TASK PROMPT:
If pictures appear among the lines below, leave them out while you return exactly the lines from the one with "di Giuditta Mosca, Giornalista, esperta" through the one with "贷；垫资赎楼、债务重组优化等皆可".

=== Begin Enclosure ===

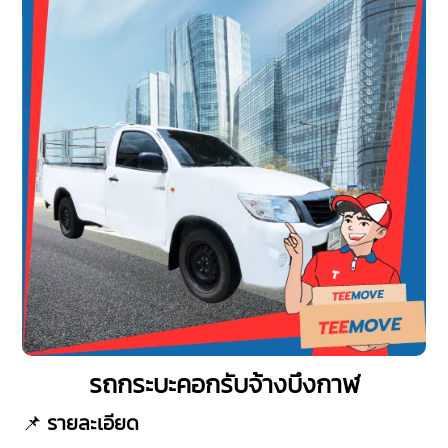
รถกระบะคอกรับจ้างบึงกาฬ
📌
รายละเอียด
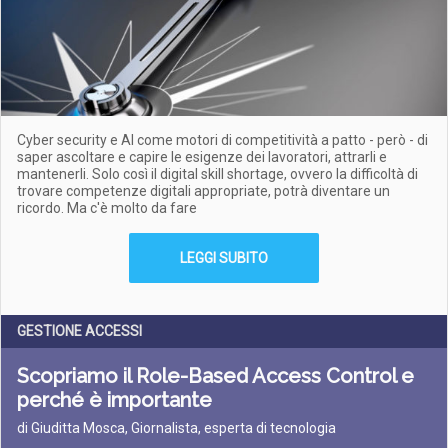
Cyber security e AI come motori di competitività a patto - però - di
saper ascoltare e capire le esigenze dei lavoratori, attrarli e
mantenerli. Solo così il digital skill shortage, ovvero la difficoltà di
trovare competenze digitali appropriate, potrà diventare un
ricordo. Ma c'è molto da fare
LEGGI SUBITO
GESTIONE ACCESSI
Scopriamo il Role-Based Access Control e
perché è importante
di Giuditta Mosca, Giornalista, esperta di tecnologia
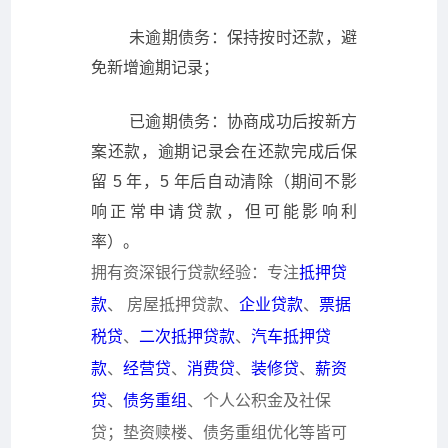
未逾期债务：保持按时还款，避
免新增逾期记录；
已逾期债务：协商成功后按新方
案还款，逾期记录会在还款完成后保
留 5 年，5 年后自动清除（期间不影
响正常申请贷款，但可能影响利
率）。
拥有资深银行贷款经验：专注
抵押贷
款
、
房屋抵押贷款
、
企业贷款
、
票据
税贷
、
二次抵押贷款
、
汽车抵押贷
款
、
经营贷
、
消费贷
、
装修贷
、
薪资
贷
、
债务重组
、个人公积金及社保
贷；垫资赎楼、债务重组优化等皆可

=== End Enclosure ===
=== Begin Enclosure ===

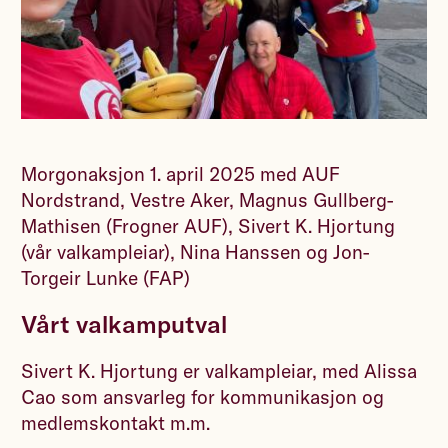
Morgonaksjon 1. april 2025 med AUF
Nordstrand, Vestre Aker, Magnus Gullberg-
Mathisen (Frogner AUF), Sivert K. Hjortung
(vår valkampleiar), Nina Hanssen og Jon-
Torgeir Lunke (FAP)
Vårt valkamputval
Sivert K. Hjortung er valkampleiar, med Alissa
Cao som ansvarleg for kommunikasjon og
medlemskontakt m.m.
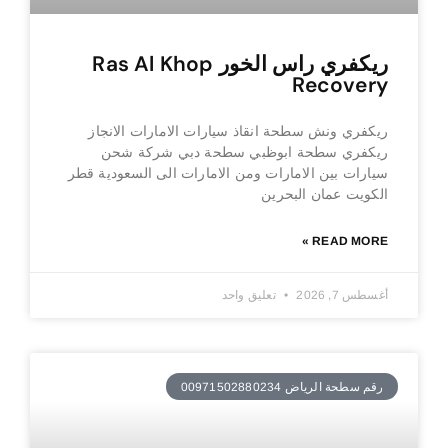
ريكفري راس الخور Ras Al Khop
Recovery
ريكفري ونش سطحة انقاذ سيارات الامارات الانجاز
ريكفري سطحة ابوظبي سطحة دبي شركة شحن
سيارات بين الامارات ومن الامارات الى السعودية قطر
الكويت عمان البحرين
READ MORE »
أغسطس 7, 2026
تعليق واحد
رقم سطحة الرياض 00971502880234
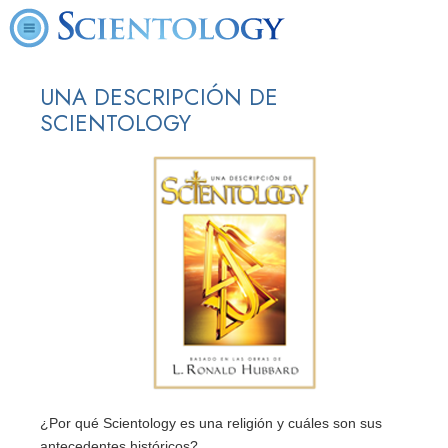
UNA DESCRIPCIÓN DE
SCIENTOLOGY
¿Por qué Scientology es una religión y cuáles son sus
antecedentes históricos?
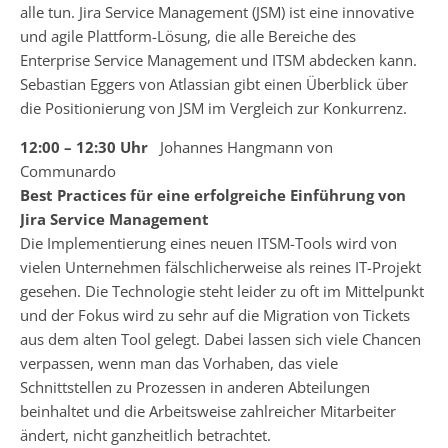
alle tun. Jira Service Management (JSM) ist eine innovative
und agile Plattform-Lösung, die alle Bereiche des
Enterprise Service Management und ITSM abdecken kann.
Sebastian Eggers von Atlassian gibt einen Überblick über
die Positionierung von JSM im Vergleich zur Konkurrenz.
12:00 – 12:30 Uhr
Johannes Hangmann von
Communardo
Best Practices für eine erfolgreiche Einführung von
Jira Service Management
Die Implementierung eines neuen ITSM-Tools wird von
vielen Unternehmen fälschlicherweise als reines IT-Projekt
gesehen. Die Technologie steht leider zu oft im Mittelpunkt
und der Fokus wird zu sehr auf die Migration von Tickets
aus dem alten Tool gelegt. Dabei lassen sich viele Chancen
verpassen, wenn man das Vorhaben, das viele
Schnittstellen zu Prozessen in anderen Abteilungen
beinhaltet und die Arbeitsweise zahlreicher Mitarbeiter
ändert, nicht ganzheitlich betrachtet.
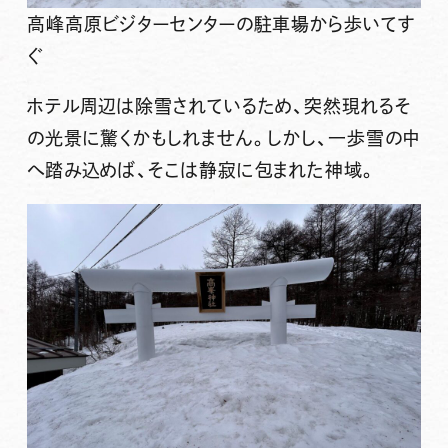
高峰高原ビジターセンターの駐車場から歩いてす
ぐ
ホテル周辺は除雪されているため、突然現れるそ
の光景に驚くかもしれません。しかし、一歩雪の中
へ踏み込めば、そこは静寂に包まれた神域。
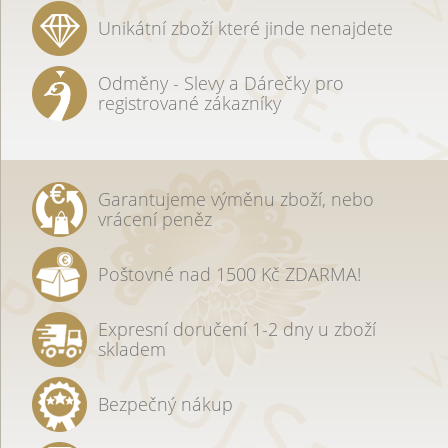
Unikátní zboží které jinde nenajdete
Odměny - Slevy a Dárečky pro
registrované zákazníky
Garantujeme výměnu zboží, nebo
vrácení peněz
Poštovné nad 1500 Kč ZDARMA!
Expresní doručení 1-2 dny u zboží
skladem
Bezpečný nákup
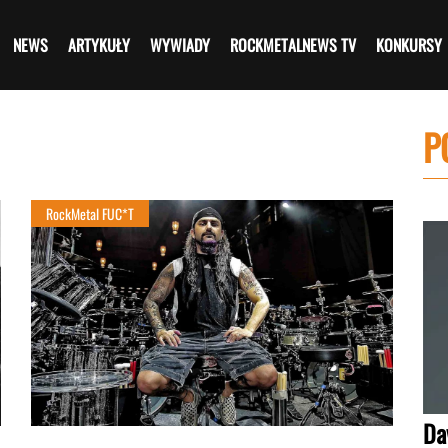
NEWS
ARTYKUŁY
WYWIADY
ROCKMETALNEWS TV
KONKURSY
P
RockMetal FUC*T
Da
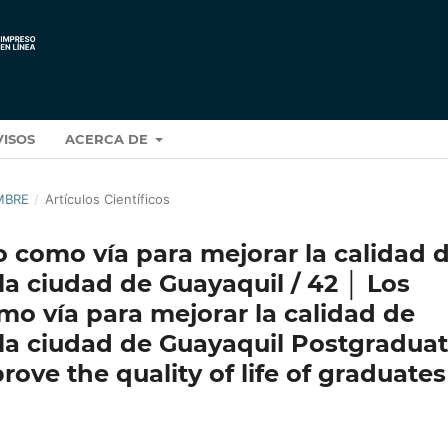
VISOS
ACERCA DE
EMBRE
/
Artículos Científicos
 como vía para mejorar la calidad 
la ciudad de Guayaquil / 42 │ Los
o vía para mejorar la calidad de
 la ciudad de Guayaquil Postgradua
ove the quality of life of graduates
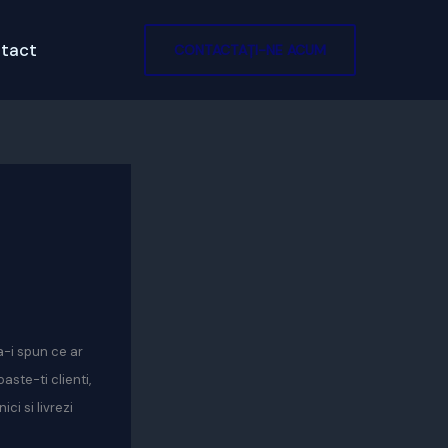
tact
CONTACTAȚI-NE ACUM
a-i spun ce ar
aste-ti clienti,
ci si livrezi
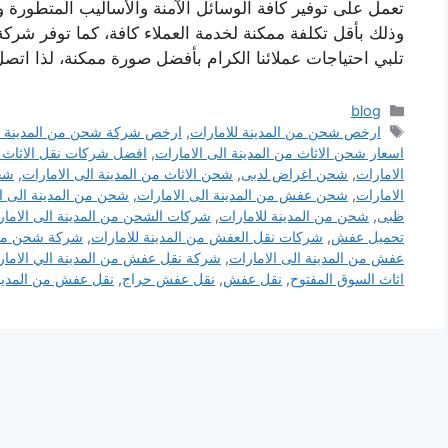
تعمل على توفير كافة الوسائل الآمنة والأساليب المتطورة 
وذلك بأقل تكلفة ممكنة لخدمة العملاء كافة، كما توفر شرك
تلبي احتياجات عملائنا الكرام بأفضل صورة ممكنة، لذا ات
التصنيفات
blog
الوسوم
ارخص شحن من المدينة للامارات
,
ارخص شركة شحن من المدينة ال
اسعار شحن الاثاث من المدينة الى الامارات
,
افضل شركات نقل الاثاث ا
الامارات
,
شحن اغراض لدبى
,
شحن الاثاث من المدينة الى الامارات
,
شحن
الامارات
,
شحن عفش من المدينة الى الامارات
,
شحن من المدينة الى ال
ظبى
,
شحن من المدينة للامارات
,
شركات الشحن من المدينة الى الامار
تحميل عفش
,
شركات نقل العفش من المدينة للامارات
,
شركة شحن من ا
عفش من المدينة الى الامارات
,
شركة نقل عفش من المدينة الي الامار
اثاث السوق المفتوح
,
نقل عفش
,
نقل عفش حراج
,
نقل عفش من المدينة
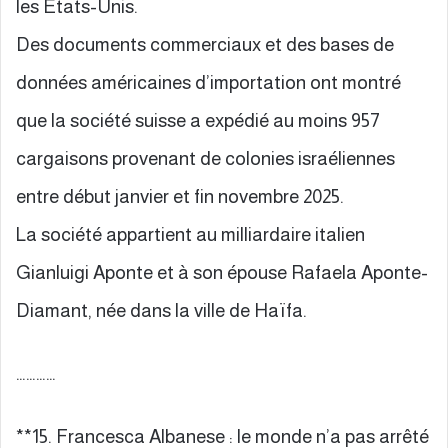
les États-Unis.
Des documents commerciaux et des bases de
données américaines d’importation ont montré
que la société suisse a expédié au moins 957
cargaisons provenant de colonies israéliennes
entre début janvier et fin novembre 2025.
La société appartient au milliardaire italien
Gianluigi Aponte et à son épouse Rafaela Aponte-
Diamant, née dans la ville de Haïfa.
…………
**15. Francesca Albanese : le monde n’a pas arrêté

=== End Enclosure ===

RESPONSE:
di Giuditta Mosca, Giornalista, esperta di tecnologia
未逾期债务：保持按时还款，避
免新增逾期记录；
已逾期债务：协商成功后按新方
案还款，逾期记录会在还款完成后保
留 5 年，5 年后自动清除（期间不影
响正常申请贷款，但可能影响利
率）。
拥有资深银行贷款经验：专注
抵押贷
款
、
房屋抵押贷款
、
企业贷款
、
票据
税贷
、
二次抵押贷款
、
汽车抵押贷
款
、
经营贷
、
消费贷
、
装修贷
、
薪资
贷
、
债务重组
、个人公积金及社保
贷；垫资赎楼、债务重组优化等皆可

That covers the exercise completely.